Benoît n’est pas nostalgique, simplement reconnaissant. Reconnaissant d’avoir été élevé avec l’amour pour seule boussole. « Après sa séparation, ma maman s’est retrouvée seule pour nous éduquer, mon frère et moi. Elle nous a transmis de belles valeurs. Qu’importe les épreuves, la vie reprend toujours le dessus et l’espoir nous rend plus fort. Elle n’était peutêtre pas très cultivée, mais sa philosophie nous a permis de grandir sur des bases solides. »

En psychologie, ce phénomène est appelé résilience. Un concept vulgarisé par le neuropsychiatre Boris Cyrulnik. « Je me suis inspiré de ses recherches pour créer notre dernier spectacle, Le Ruban Rouge, explique l’artiste. C’est l’histoire d’un enfant traumatisé parce qu’il a quitté son pays en guerre. Ce traumatisme est symbolisé par un ruban rouge. Mais ce même ruban est aussi le lien avec ses origines, sa famille, ses amis. C’est une part de lui… »

Le résultat d'une guerre

Cette création de L’Homme Debout ne sera pas présentée avant le printemps 2018, mais Benoît Mousserion y consacre toute son énergie. D’une certaine manière, Le Ruban Rouge le relie à un épisode de son adolescence qui l’a « profondément marqué » . A 16 ans, le lycéen d’Alienor d’Aquitaine s’est engagé au sein de l’association « Enfants réfugiés du monde ». Pendant les vacances scolaires, il a multiplié les missions humanitaires en ex-Yougoslavie. « J’y ai vu le résultat d’une guerre. Tout était détruit. Aujourd’hui encore, je revois des visages, je me souviens de certaines odeurs. Il suffit d’un feu de poubelle pour que je sois replongé dans ce chaos. »

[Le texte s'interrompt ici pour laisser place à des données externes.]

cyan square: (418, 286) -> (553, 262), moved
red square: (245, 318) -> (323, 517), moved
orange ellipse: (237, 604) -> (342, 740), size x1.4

Benoît sait qu’il ne va pas « changer le monde », mais à sa « petit échelle » il tente de « peindre avec de jolies couleurs un bout de la toile de notre mémoire collective ». Grâce aux chantiers participatifs lancés par la compagnie, ce passionné de films d’animation a rencontré des gens aux parcours extraordinaires. En fabriquant des marionnettes, il se forge aussi des principes. « Je crois que nous devrions être davantage bienveillants les uns envers les autres. Nous devrions nous nourrir de cette richesse culturelle, plutôt que d’en faire un handicap. On n’arrive à rien chacun de son côté. » Il faut parfois des centaines de mains tendues pour réussir à remettre un seul homme debout.